Say, as a bare number, how many lines of the listing hold "olarak".

#### [SOURCE DATA]
=== Begin Enclosure ===
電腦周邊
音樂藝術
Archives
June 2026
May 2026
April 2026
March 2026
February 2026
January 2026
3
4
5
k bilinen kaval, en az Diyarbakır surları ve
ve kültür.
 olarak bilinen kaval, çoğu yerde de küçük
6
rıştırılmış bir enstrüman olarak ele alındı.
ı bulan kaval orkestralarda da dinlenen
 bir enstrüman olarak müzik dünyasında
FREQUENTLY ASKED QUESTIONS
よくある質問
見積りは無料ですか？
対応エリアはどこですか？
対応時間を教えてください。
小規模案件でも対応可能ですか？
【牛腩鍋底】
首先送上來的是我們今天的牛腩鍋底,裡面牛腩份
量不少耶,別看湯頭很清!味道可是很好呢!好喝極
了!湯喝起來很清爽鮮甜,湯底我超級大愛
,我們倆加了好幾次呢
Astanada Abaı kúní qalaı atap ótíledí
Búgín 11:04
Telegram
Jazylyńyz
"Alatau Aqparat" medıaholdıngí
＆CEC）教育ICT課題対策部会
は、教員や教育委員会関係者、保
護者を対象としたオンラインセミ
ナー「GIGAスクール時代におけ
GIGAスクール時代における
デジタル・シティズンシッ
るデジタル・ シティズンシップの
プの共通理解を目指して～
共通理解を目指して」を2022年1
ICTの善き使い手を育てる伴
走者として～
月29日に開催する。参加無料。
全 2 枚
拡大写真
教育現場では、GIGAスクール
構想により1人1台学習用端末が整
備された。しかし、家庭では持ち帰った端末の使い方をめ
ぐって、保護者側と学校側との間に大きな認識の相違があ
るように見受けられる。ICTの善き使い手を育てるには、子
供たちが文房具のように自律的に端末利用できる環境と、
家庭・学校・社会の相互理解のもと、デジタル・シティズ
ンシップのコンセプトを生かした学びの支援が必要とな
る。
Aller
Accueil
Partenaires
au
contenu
=== End Enclosure ===
#### [SOLUTION BELOW]
3